There’s speculation that the Democratic Party could lose control of the House following November. How are you feeling about your party’s chances in the midterms? 
I’m feeling optimistic, especially given the climate and health-care bill we passed last Friday (the Inflation Reduction Act), which the president will sign today. However, we need to be able to message our accomplishments to the American people in a way that is galvanizing. We also have to assure people that, if we retain the majority, we will continue to make transformational change. Those two projects have not been well executed this congressional term. We’ve got to tell people not only to vote but what we’re going to do if they vote us back in. It means we’ve got to tell people we’re going to pick up just at least two more Democratic Senate seats to make future filibusters an impossibility.

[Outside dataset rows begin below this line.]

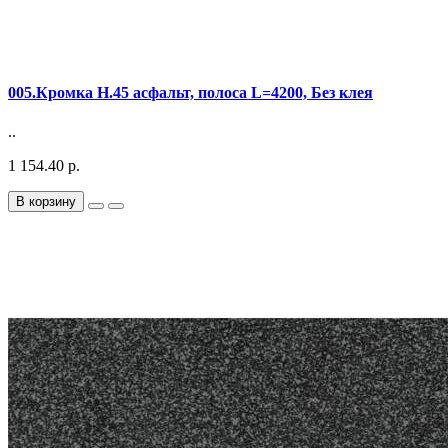
005.Кромка Н.45 асфальт, полоса L=4200, Без клея
..
1 154.40 р.
В корзину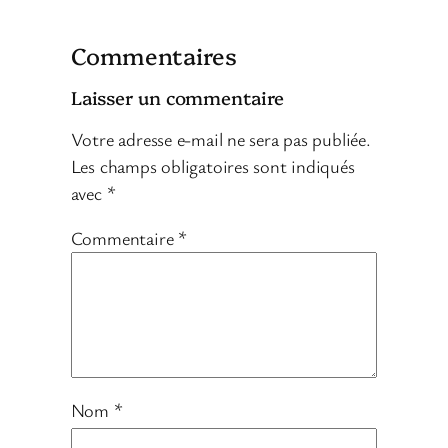
Commentaires
Laisser un commentaire
Votre adresse e-mail ne sera pas publiée.
Les champs obligatoires sont indiqués
avec
*
Commentaire
*
Nom
*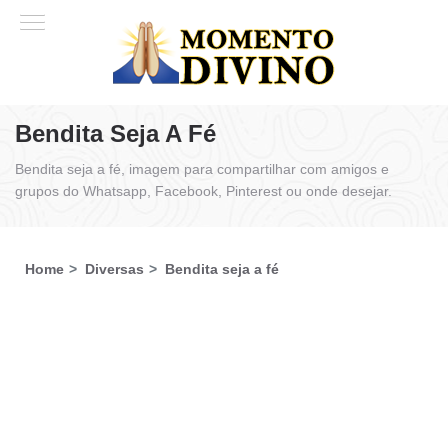
Bendita Seja A Fé
Bendita seja a fé, imagem para compartilhar com amigos e
grupos do Whatsapp, Facebook, Pinterest ou onde desejar.
Home
Diversas
Bendita seja a fé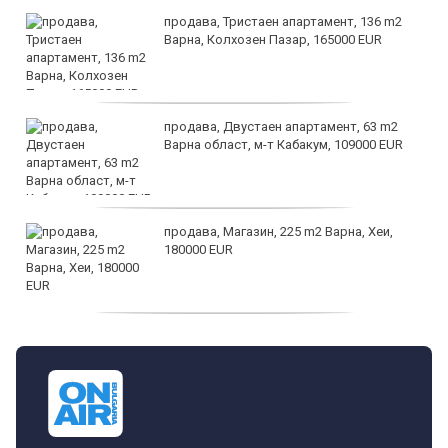
продава, Тристаен апартамент, 136 m2
Варна, Колхозен Пазар, 165000 EUR
продава, Двустаен апартамент, 63 m2
Варна област, м-т Кабакум, 109000 EUR
продава, Магазин, 225 m2 Варна, Хеи,
180000 EUR
продава, Офис, 141 m2 Варна, Бриз,
112000 EUR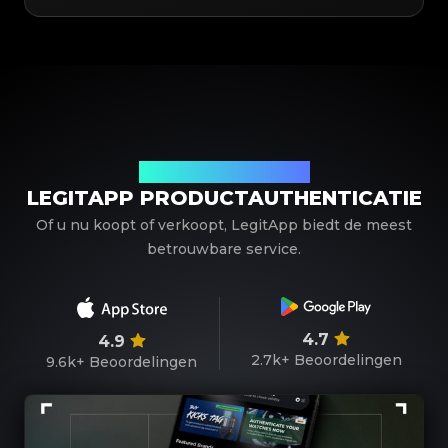
Uw betrouwbare partner
LEGITAPP PRODUCTAUTHENTICATIE
Of u nu koopt of verkoopt, LegitApp biedt de meest
betrouwbare service.
4.7
4.9
2.7k+
Beoordelingen
9.6k+
Beoordelingen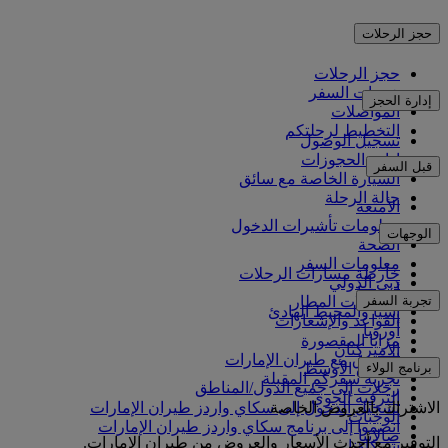
حجز الرحلات
حجز الرحلات
خدمات السفر
إدارة الحجز
المواصلات
التخطيط لرحلتكم
تسجيل الوصول
إدارة الحجوزات
قبل السفر
السيارة الخاصة مع سائق
حالة الرحلة
الأمتعة
معلومات تأشيرات الدخول
الوجهات
الصحة
معلومات السفر
خارطة مسارات الرحلات
دبي الدولي
أفريقيا
تجربة السفر
مواصلات المطار
آسيا والمحيط الهادئ
القواعد والإشعارات
أوروبا
مزايا المقصورة
الأميركتان
التسوق مع طيران الإمارات
برنامج الولاء
الشرق الأوسط
تجربة سفركم المقبلة
رحلات إلى جميع الدول/المناطق
الترفيه الجوي
الاشتراك بالعروض الخاصة
تسجيل الدخول إلى سكاي واردز طيران الإمارات
الوجبات
انضموا إلى برنامج سكاي واردز طيران الإمارات
صالاتنا
التوفير مع أحدث الأسعار والعروض من طيران الإمارات.
شركاؤنا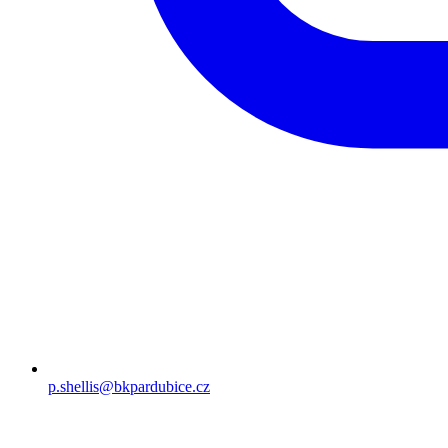
p.shellis@bkpardubice.cz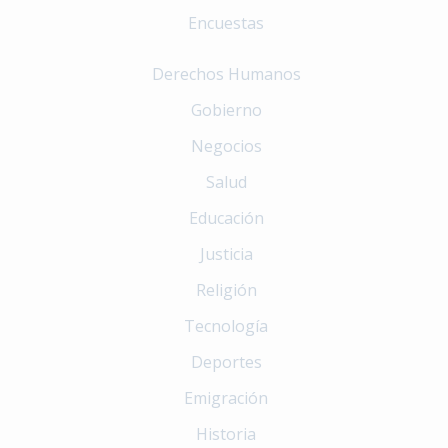
Encuestas
Derechos Humanos
Gobierno
Negocios
Salud
Educación
Justicia
Religión
Tecnología
Deportes
Emigración
Historia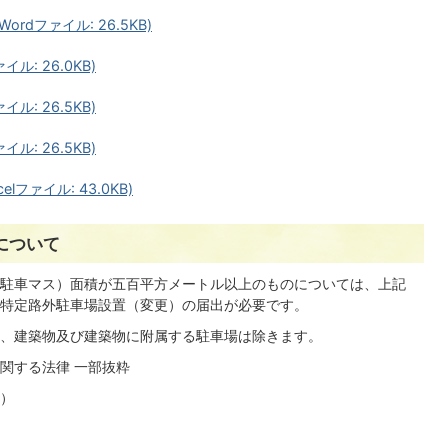
rdファイル: 26.5KB)
ル: 26.0KB)
ル: 26.5KB)
ル: 26.5KB)
ファイル: 43.0KB)
について
駐車マス）面積が五百平方メートル以上のものについては、上記
特定路外駐車場設置（変更）の届出が必要です。
、建築物及び建築物に附属する駐車場は除きます。
関する法律 一部抜粋
）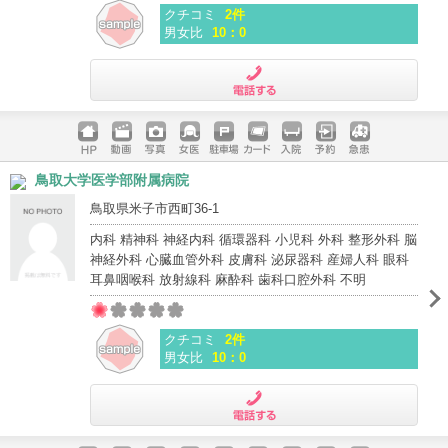
クチコミ
2件
男女比
10：0
電話する
ホームペ
動画
写真
女医
駐車場
クレジッ
入院
予約
急患
鳥取大学医学部附属病院
ージ
トカード
鳥取県米子市西町36-1
内科 精神科 神経内科 循環器科 小児科 外科 整形外科 脳
神経外科 心臓血管外科 皮膚科 泌尿器科 産婦人科 眼科
耳鼻咽喉科 放射線科 麻酔科 歯科口腔外科 不明
クチコミ
2件
男女比
10：0
電話する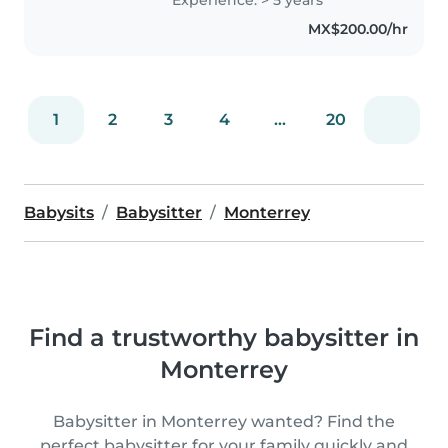
cubro servicios ocasionales !:)
MX$200.00/hr
*Atención al Recién nacido,
Lactantes,..
1
2
3
4
...
20
Babysits
Babysitter
Monterrey
Find a trustworthy babysitter in
Monterrey
Babysitter in Monterrey wanted? Find the
perfect babysitter for your family quickly and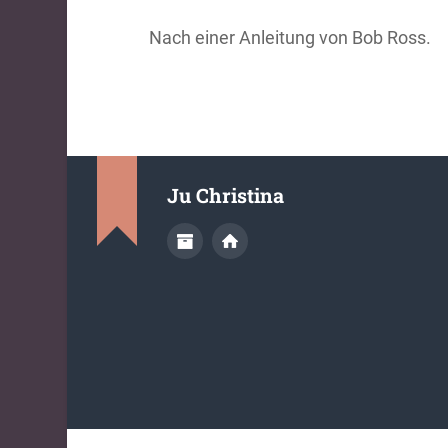
Nach einer Anleitung von Bob Ross.
Ju Christina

So you feel that there’s sometimes this disconnect between what the party can and has accomplished and how much voters know about that and understand that?
There is that disconnect. There is also a disconnect among many people in the House Democratic Caucus and how Democratic voters in particular are feeling. It’s not enough, as I have reminded some of my colleagues, to tell people that we are better than the other folks. Most Americans know that. Most Americans also agree overwhelmingly with the policies that we propose.

The issue is that people don’t trust us to get these things done. They see unified Democratic control of the federal government in this moment, and they wonder why we haven’t passed the George Floyd Justice in Policing Act after the largest protest movement in generations a few summers ago. They wonder how it could be that we couldn’t get Build Back Better through the House last fall when we’ve got a majority in the Senate, the majority in the House, and a president of the United States who is moderate yet proposed that legislation. This is why we need people like me to continue to give people hope that there are folks within the House Democratic Caucus and within the broader Democratic Party who get what is at stake and what we need to be fighting for in this moment. Not folks like Dan Goldman who think Donald Trump started all of our problems and that all of our problems will go away once he’s out of the picture.

I ran for Congress last cycle because I knew firsthand based on my upbringing and based on being an openly gay Black man in America that we had a lot of problems in this country even before Donald Trump was elected president of the United States in 2016. For me, policy is personal.

So you think there is too much focus on Donald Trump?
As I said during the last debate, the Republican Party was an anti-democratic, racist party long before the election of Donald Trump in 2016. Donald Trump didn’t happen overnight. Voters in the modern-day Republican Party were prepared to vote for a figure like Donald Trump and are prepared to reelect him in 2024, despite all of the evidence of his criminality and mismanagement of our economy during his first presidency.